Luminara al massimo ribasso: il Comune affida servizio ad una ditta che offre il 70% in meno del prezzo proposto

Da tempo il Comune di Pisa viene meno alle proprie responsabilità come datore di lavoro diretto o indiretto sul territorio, in sintonia con le politiche neoliberiste che da anni vengono portate avanti dai vari governi che si sono succeduti. Sia che si parli di assunzioni dei dipendenti comunali, sia che ci si addentri nel campo degli appalti e delle esternalizzazioni dei servizi essenziali o, infine, in quello delle aziende partecipate, troviamo precarietà, gare al massimo ribasso, carichi di lavoro crescenti, salari insufficienti.

Un ritornello che non risparmia l’evento del giugno pisano più atteso dalla città, come da tutta la provincia, ossia la Luminara, alla vigilia del santo patrono San Ranieri.

È di pochi giorni fa la notizia della gara d’appalto per l’accensione dei lumini che illumineranno i lungarni durante tutta la notte del 16 giugno. Modalità ed esito della gara dovrebbero allarmare la cittadinanza su come il comune crea lavoro. La società di somministrazione di lavoro risultata vincitrice della gara per l’assunzione delle 160 persone (tra studenti, disoccupati e cassintegrati) idonee all’attività di accensione lumi è Generazione Vincente SPA, con sede a Napoli. Come si legge nella determina, la società «ha offerto un ribasso sul prezzo posto a base di gara pari al 69,28%», per l’importo complessivo di € 20.917,76, di cui € 17.126,40 destinati a «servizio somministrazione giovani (costo del lavoro)» esente IVA. Inoltre, sul sito dell’azienda vincitrice si dà notizia dell’aggiudicazione senza alcun riferimento al salario che verrà erogato; né tantomeno abbiamo indizi sulle misure di sicurezza, aspetto non certo secondario per un lavoro che coinvolge carrelli, impalcature, etc.

Un ribasso pari quasi al 70% è semplicemente inaccettabile.
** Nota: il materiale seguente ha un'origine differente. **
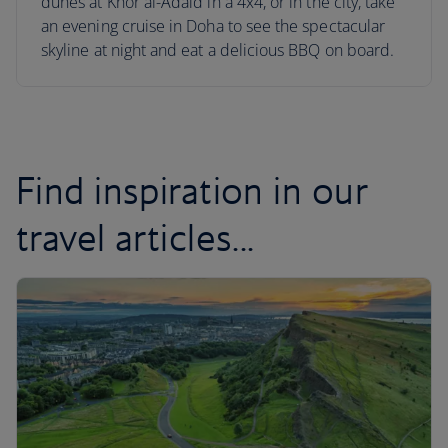
dunes at Khor al-Adaid in a 4x4, or in the city, take
an evening cruise in Doha to see the spectacular
skyline at night and eat a delicious BBQ on board.
Find inspiration in our
travel articles...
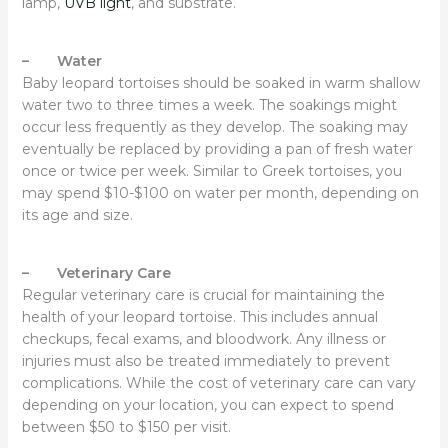
lamp,
UVB light
, and substrate.
– Water
Baby leopard tortoises should be soaked in warm shallow
water two to three times a week. The soakings might
occur less frequently as they develop. The soaking may
eventually be replaced by providing a pan of fresh water
once or twice per week. Similar to Greek tortoises, you
may spend $10-$100 on water per month, depending on
its age and size.
– Veterinary Care
Regular veterinary care is crucial for maintaining the
health of your leopard tortoise. This includes annual
checkups, fecal exams, and bloodwork. Any illness or
injuries must also be treated immediately to prevent
complications. While the cost of veterinary care can vary
depending on your location, you can expect to spend
between $50 to $150 per visit.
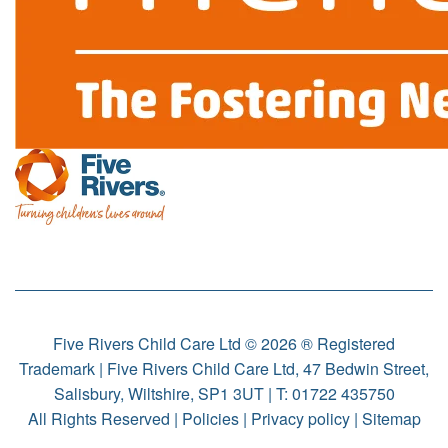
Five Rivers Child Care Ltd © 2026 ® Registered
Trademark | Five Rivers Child Care Ltd, 47 Bedwin Street,
Salisbury, Wiltshire, SP1 3UT | T:
01722 435750
All Rights Reserved |
Policies
|
Privacy policy
|
Sitemap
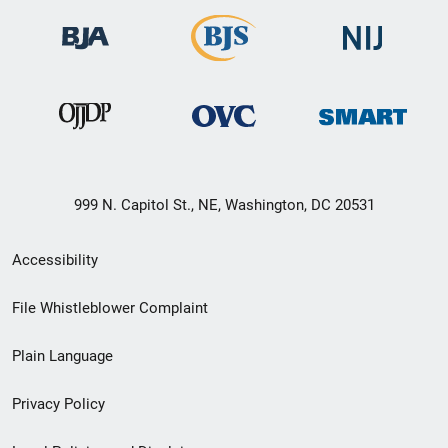
999 N. Capitol St., NE, Washington, DC 20531
Secondary
Accessibility
Footer
File Whistleblower Complaint
link
Plain Language
menu
Privacy Policy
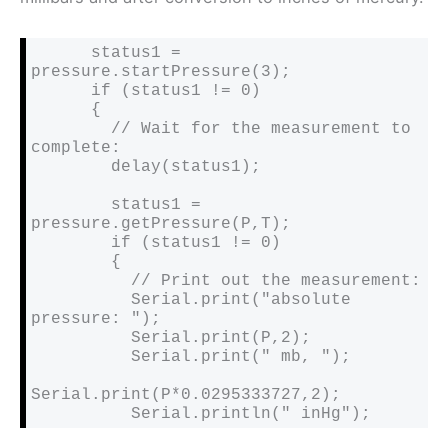
      status1 = 
pressure.startPressure(3);

      if (status1 != 0)

      {

        // Wait for the measurement to 
complete:

        delay(status1);

        status1 = 
pressure.getPressure(P,T);

        if (status1 != 0)

        {

          // Print out the measurement:

          Serial.print("absolute 
pressure: ");

          Serial.print(P,2);

          Serial.print(" mb, ");

Serial.print(P*0.0295333727,2);

          Serial.println(" inHg");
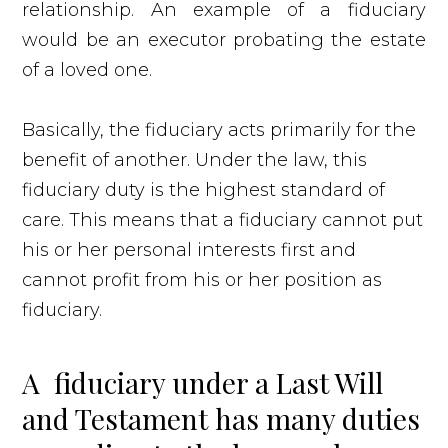
relationship. An example of a fiduciary
would be an executor probating the estate
of a loved one.
Basically, the fiduciary acts primarily for the
benefit of another. Under the law, this
fiduciary duty is the highest standard of
care. This means that a fiduciary cannot put
his or her personal interests first and
cannot profit from his or her position as
fiduciary.
A fiduciary under a Last Will
and Testament has many duties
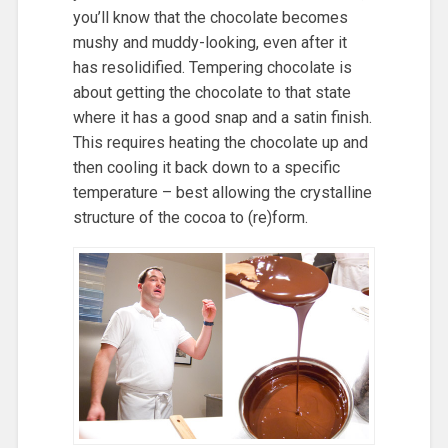
you’ll know that the chocolate becomes
mushy and muddy-looking, even after it
has resolidified. Tempering chocolate is
about getting the chocolate to that state
where it has a good snap and a satin finish.
This requires heating the chocolate up and
then cooling it back down to a specific
temperature – best allowing the crystalline
structure of the cocoa to (re)form.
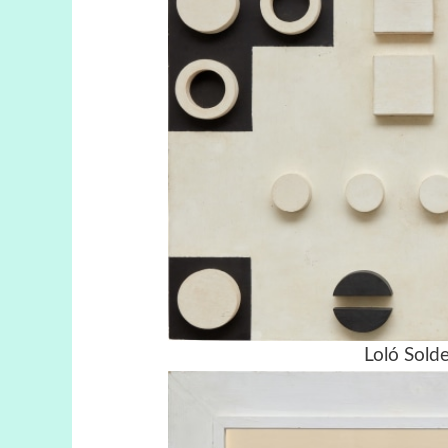
Loló Solde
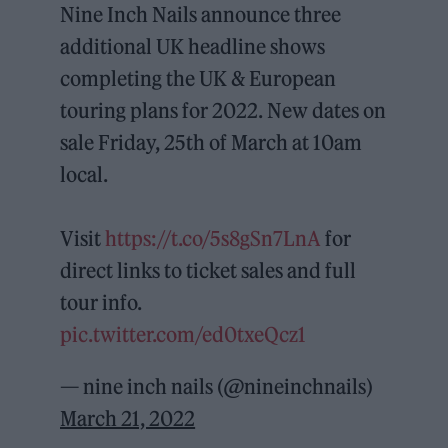
Nine Inch Nails announce three
additional UK headline shows
completing the UK & European
touring plans for 2022. New dates on
sale Friday, 25th of March at 10am
local.
Visit
https://t.co/5s8gSn7LnA
for
direct links to ticket sales and full
tour info.
pic.twitter.com/ed0txeQcz1
— nine inch nails (@nineinchnails)
March 21, 2022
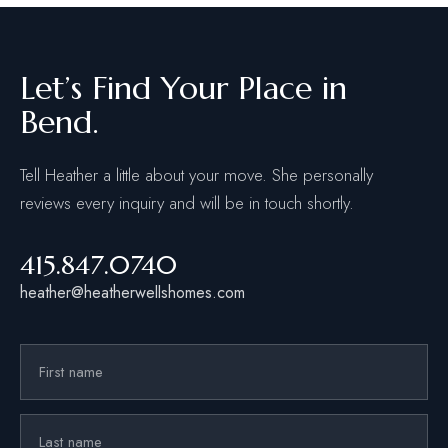
Let’s Find Your Place in
Bend.
Tell Heather a little about your move. She personally
reviews every inquiry and will be in touch shortly.
415.847.0740
heather@heatherwellshomes.com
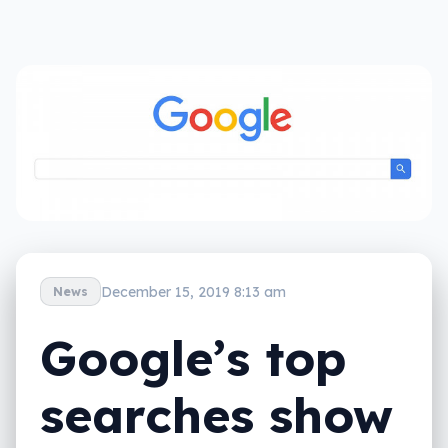
December 15, 2019 8:13 am
News
Google’s top
searches show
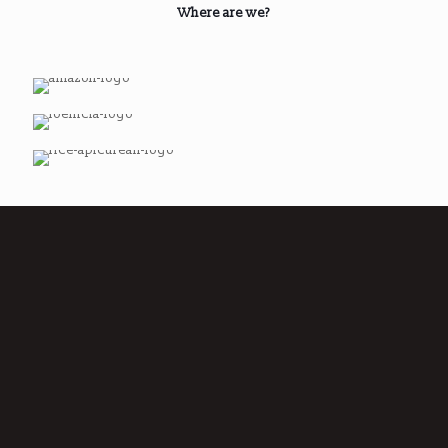
Where are we?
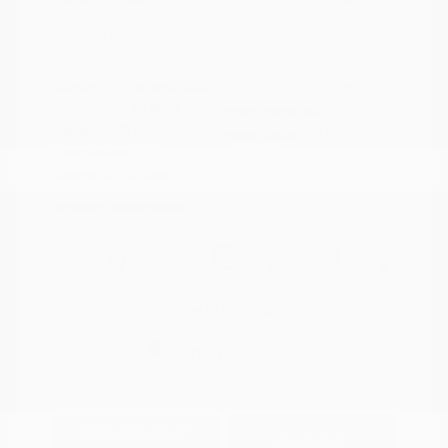
Disclosure
Exterior:
Summit White
VIN:
KL79MPS29PB163809
Interior:
Jet Black
Stock: #
N35784A
Engine: Gas I3 1.2L/
Model Code: #1TU56
Transmission: CVT
Drivetrain: FWD
Mileage: 59,518 Miles
Location: Peltier Nissan
View All Features
Explore Payment
View Details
Si tratta di una vera e propria svendita di forza-lavoro, che insiste su persone che già affrontano gli effetti della crisi più di altre e che dà per scontato ciò che in realtà è una scelta politica, ossia che si possa lavorare a qualunque condizione. Qualcuno dirà che «per una giornata di lavoro» ci si può accontentare, che per «arrotondare» è più che sufficiente, ma la verità è che le gare d’appalto al massimo ribasso e il lavoro povero sono diventati gli unici strumenti di politica occupazionale che l’amministrazione riesce a mettere in campo in maniera strutturale. Lo abbiamo visto negli anni e nei mesi scorsi con il caso delle ausiliarie degli asili nido o quello degli operatori di AVR, così come lo vediamo nelle portinerie e nelle mense delle scuole di eccellenza della nostra città e nei servizi dell’ospedale.

Troppo spesso queste gare al massimo ribasso hanno poi ricadute anche sulla sicurezza e sulle garanzie con cui si è costretti a lavorare.

Alle soglie del secondo mandato, l’amministrazione Conti persevera, tra le tante continuità, nella creazione di un ecosistema di lavoro insicuro offerto dal comune, che si ripercuote sulle condizioni delle lavoratrici e dei lavoratori così come sulla qualità dei servizi erogati, rispecchiando perfettamente le dinamiche di esternalizzazione, compressione dei salari e massimizzazione dei profitti che caratterizzano trasversalmente il settore privato.

Tra i settori in cui questo fenomeno raggiunge le sue vette, quello degli eventi dal vivo, dove assistiamo anche a assegnazioni dirette di spazi e rassegne, senza alcun controllo sulla pianificazione delle attività e sulle condizioni di lavoro.

Emblematico, ancorché marginale, il nome dell’azienda che si aggiudica l’accensione dei lumini: Generazione Vincente. Impossibile non pensare alle migliaia di giovani che annaspano in un mondo del lavoro nel quale non trovano più ragione di lottare, se non per la mera sopravvivenza. Questa denominazione fa solo finta, però, di parlare a una generazione che voglia riprendere in mano il proprio futuro, mentre politiche nazionali e locali remano in direzione contraria. Si rivolge in realtà chi, attori pubblici e privati, cerca lavoratori e lavoratrici ricattabili e disposti ad accettare lavori senza far troppe domande. Dietro lo spettacolo della Luminara, vediamo insomma l’ennesima conferma di un contesto segnato da politiche attive del lavoro inesistenti, soppressione del reddito di cittadinanza, criminalizzazione dei poveri e di chi si rifiuta di lavorare per salari da fame, un mercato del lavoro basato – anche grazie all’amministrazione pubblica – sulla precarietà e il ricatto.